Instructions to follow =>
Begin at the top of the records below and return each line exactly through the line with "- Year 1, Semester I". Skip pictures.

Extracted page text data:
++++++++++

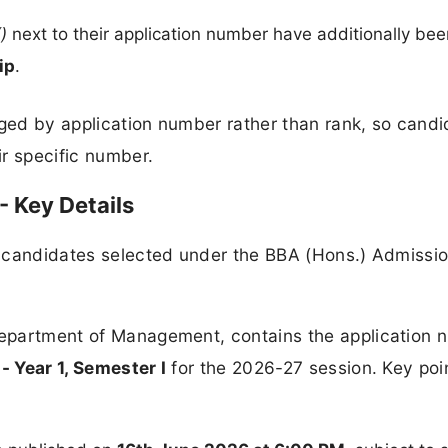
(
)
next to their application number have additionally bee
ip
.
nged by application number rather than rank, so cand
ir specific number.
- Key Details
or candidates selected under the BBA (Hons.) Admissi
 Department of Management, contains the application
- Year 1, Semester I
for the 2026-27 session. Key poi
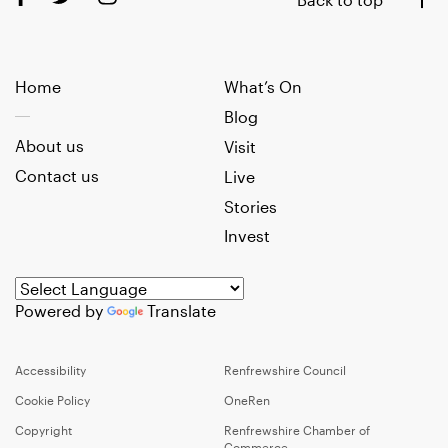
Home
What’s On
Blog
About us
Visit
Contact us
Live
Stories
Invest
Powered by
Translate
Accessibility
Renfrewshire Council
Cookie Policy
OneRen
Copyright
Renfrewshire Chamber of
Commerce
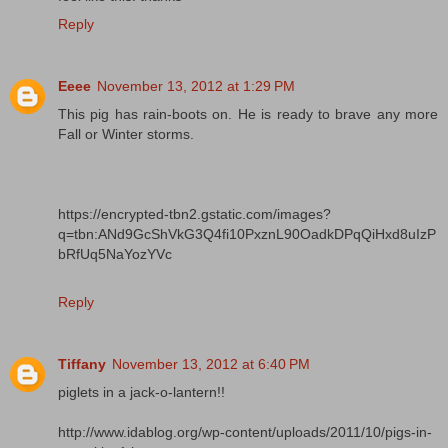
Reply
Eeee
November 13, 2012 at 1:29 PM
This pig has rain-boots on. He is ready to brave any more
Fall or Winter storms.
https://encrypted-tbn2.gstatic.com/images?
q=tbn:ANd9GcShVkG3Q4fi10PxznL90OadkDPqQiHxd8uIzP
bRfUq5NaYozYVc
Reply
Tiffany
November 13, 2012 at 6:40 PM
piglets in a jack-o-lantern!!
http://www.idablog.org/wp-content/uploads/2011/10/pigs-in-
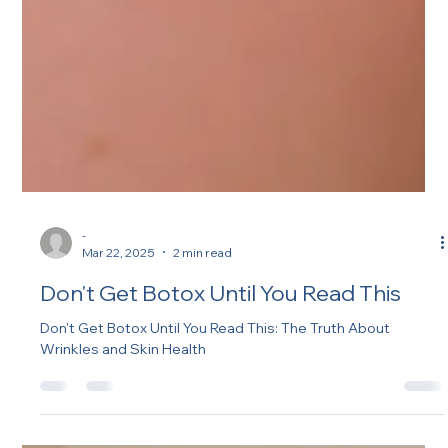
-
Mar 22, 2025
2 min read
Don't Get Botox Until You Read This
Don't Get Botox Until You Read This: The Truth About
Wrinkles and Skin Health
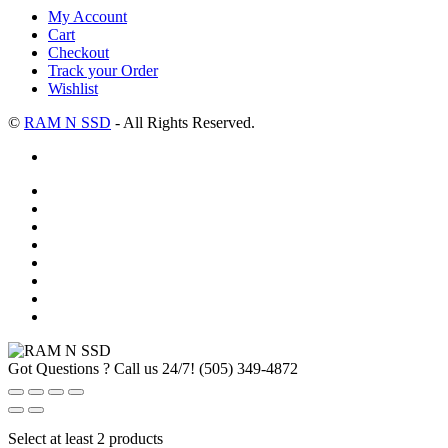
My Account
Cart
Checkout
Track your Order
Wishlist
©
RAM N SSD
- All Rights Reserved.
Got Questions ? Call us 24/7!
(505) 349-4872
Select at least 2 products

++++++++++

Response =>
(
)
next to their application number have additionally bee
ip
.
nged by application number rather than rank, so cand
ir specific number.
- Key Details
or candidates selected under the BBA (Hons.) Admissi
 Department of Management, contains the application
- Year 1, Semester I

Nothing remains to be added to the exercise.